O juiz do Trabalho Substituto Johnny Gonçalves Vieira, da 4ª Vara do Trabalho de Anápolis, reconheceu a responsabilidade da Saneamento de Goiás S/A (Saneago) por doença ocupacional desenvolvida por um empregado que atuava como gestor da companhia. A decisão destacou que o trabalhador foi submetido a intenso estresse, ameaças diretas e ambiente de trabalho hostil, o que resultou no diagnóstico de Síndrome de Burnout, transtorno depressivo e estresse pós-traumático. A Saneago vai recorrer (veja abaixo).

De acordo com a sentença, o empregado enfrentou forte resistência ao implementar mudanças administrativas em unidades da empresa. A reação de subordinados gerou perseguições, boicotes e até ameaças indiretas de morte, confirmadas em Processo Administrativo Disciplinar instaurado pela Saneago. Embora o procedimento tenha concluído pela inocência do trabalhador e identificado os responsáveis, o magistrado ressaltou a demora de mais de dois anos na apuração e a aplicação de penas brandas aos infratores, evidenciando leniência da empresa diante de um ambiente sabidamente conturbado.

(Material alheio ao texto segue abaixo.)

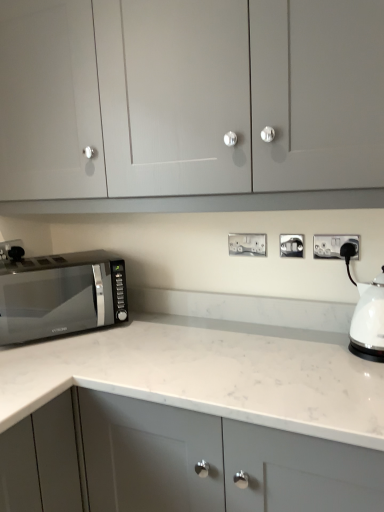 Question: Relative to silver metallic socket at center, the 2th electric outlet when ordered from back to front, is white marble countertop at center in front or behind?

Choices:
 (A) behind
 (B) front

Answer: (B)

Question: Based on their positions, is white marble countertop at center located to the left or right of silver metallic socket at center, positioned as the 3th electric outlet in right-to-left order?

Choices:
 (A) right
 (B) left

Answer: (B)

Question: Estimate the real-world distances between objects in this image. Which object is closer to the satin black microwave at lower left?

Choices:
 (A) satin silver socket at center, the 3th electric outlet from the back
 (B) white glossy kettle at right
 (C) silver metallic socket at center, positioned as the 3th electric outlet in right-to-left order
 (D) white plastic electric outlet at center right, which is the 1th electric outlet in right-to-left order
 (E) white marble countertop at center

Answer: (E)

Question: Estimate the real-world distances between objects in this image. Which object is closer to the satin black microwave at lower left?

Choices:
 (A) white glossy kettle at right
 (B) white marble countertop at center
 (C) satin silver socket at lower left, which is counted as the fourth electric outlet, starting from the front
 (D) satin silver socket at center, the 2th electric outlet from the front
 (E) matte gray cabinet at upper center

Answer: (C) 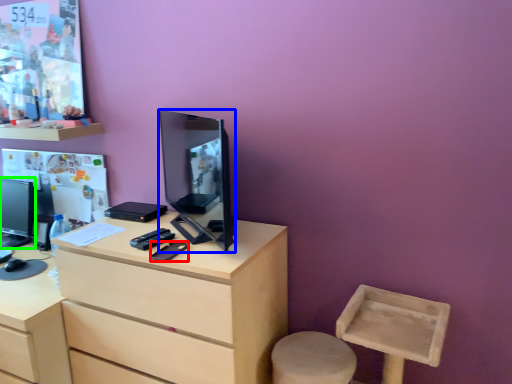 Question: Based on their relative distances, which object is nearer to mobile phone (highlighted by a red box)? Choose from television (highlighted by a blue box) and television (highlighted by a green box).

Choices:
 (A) television
 (B) television

Answer: (A) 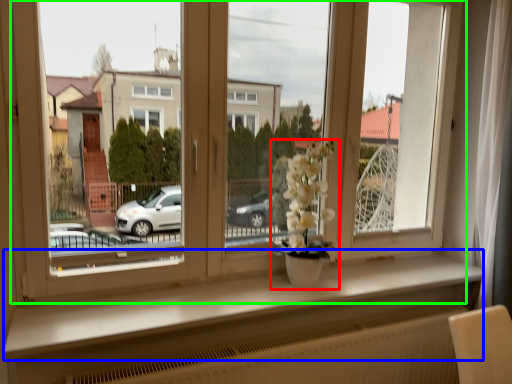 Question: Based on their relative distances, which object is farther from houseplant (highlighted by a red box)? Choose from window sill (highlighted by a blue box) and window (highlighted by a green box).

Choices:
 (A) window sill
 (B) window

Answer: (A) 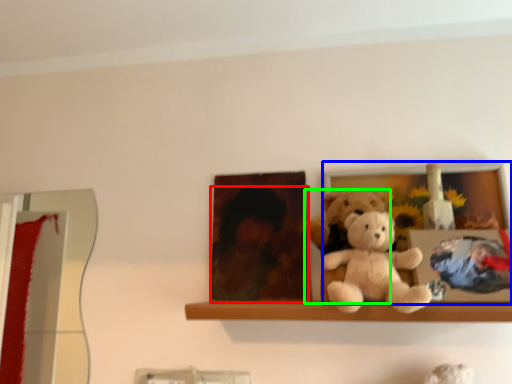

A perícia médica constatou que o empregado apresenta incapacidade total e permanente para a função habitual, com perda de 75% da capacidade laborativa. O laudo pericial atribuiu origem ocupacional às patologias, ressaltando que o reclamante foi submetido a cobranças excessivas e situações de risco que agravaram seu quadro clínico.

Com base nessas conclusões, a Saneago foi condenada a pagar indenização de R$ 40 mil por danos morais e pensão mensal correspondente a 75% do último salário do trabalhador, a ser quitada em parcela única com redutor de 40%.

Também foi reconhecido o direito a diferenças salariais relativas à gratificação de função, no valor estimado de R$ 213,15 mensais. A condenação foi arbitrada em R$ 1,5 milhão, com custas processuais fixadas em R$ 30 mil, além do pagamento de honorários periciais de R$ 4 mil e honorários advocatícios de 10% para os patronos das partes.

Haverá recurso

Em nota, a Saneago afirmou que o caso envolve questões disciplinares e que a tese da companhia é contrária à alegação do autor. A empresa informou que recorrerá da decisão e disse confiar na revisão da condenação pelas instâncias superiores. Atuou no caso como advogado do reclamante o advogado Edson José Teodoro.